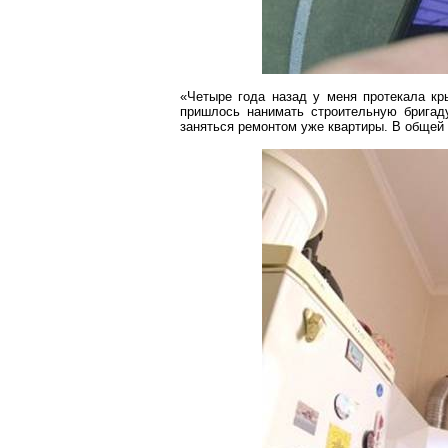
«Четыре года назад у меня протекала кр
пришлось нанимать строительную бригад
заняться ремонтом уже квартиры. В общей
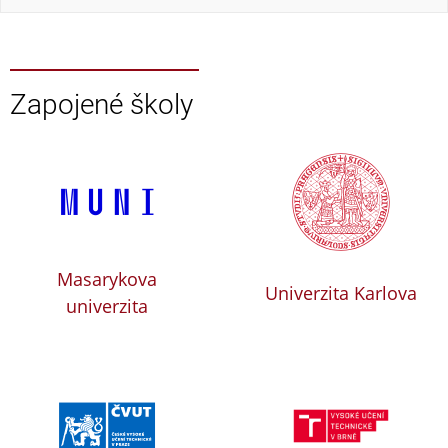
Zapojené školy
Masarykova
Univerzita Karlova
univerzita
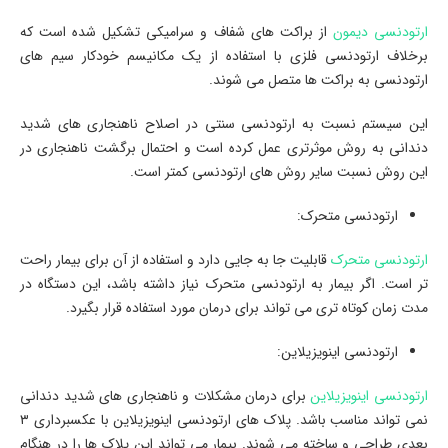
ارتودنسی دیمون
از براکت های شفاف و سرامیکی تشکیل شده است که
برخلاف ارتودنسی فلزی با استفاده از یک مکانیسم خودکار سیم های
ارتودنسی به براکت ها متصل می شوند.
این سیستم نسبت به ارتودنسی سنتی در اصلاح ناهنجاری های شدید
دندانی به روش موثرتری عمل کرده است و احتمال برگشت ناهنجاری در
این روش نسبت سایر روش های ارتودنسی کمتر است.
ارتودنسی متحرک:
ارتودنسی متحرک
قابلیت جا به جایی دارد و استفاده از آن برای بیمار راحت
تر است. اگر بیمار به ارتودنسی متحرک نیاز داشته باشد، این دستگاه در
مدت زمان کوتاه تری می تواند برای درمان مورد استفاده قرار بگیرد.
ارتودنسی اینویزیلاین:
ارتودنسی اینویزیلاین
برای درمان مشکلات و ناهنجاری های شدید دندانی
نمی تواند مناسب باشد. پلاک های ارتودنسی اینویزیلاین با عکسبرداری ۳
بعدی طراحی و ساخته می شوند. بیمار می تواند این پلاک ها را در هنگام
******
● **WORK INSTRUCTIONS**:
Could the data above be returned in full, exactly, with every image left out?

● **COMPLETED TASK**:
«Четыре года назад у меня протекала кр
пришлось нанимать строительную бригад
заняться ремонтом уже квартиры. В общей
Zapojené školy
Masarykova
Univerzita Karlova
univerzita
ارتودنسی دیمون
از براکت های شفاف و سرامیکی تشکیل شده است که
برخلاف ارتودنسی فلزی با استفاده از یک مکانیسم خودکار سیم های
ارتودنسی به براکت ها متصل می شوند.
این سیستم نسبت به ارتودنسی سنتی در اصلاح ناهنجاری های شدید
دندانی به روش موثرتری عمل کرده است و احتمال برگشت ناهنجاری در
این روش نسبت سایر روش های ارتودنسی کمتر است.
ارتودنسی متحرک:
ارتودنسی متحرک
قابلیت جا به جایی دارد و استفاده از آن برای بیمار راحت
تر است. اگر بیمار به ارتودنسی متحرک نیاز داشته باشد، این دستگاه در
مدت زمان کوتاه تری می تواند برای درمان مورد استفاده قرار بگیرد.
ارتودنسی اینویزیلاین:
ارتودنسی اینویزیلاین
برای درمان مشکلات و ناهنجاری های شدید دندانی
نمی تواند مناسب باشد. پلاک های ارتودنسی اینویزیلاین با عکسبرداری ۳
بعدی طراحی و ساخته می شوند. بیمار می تواند این پلاک ها را در هنگام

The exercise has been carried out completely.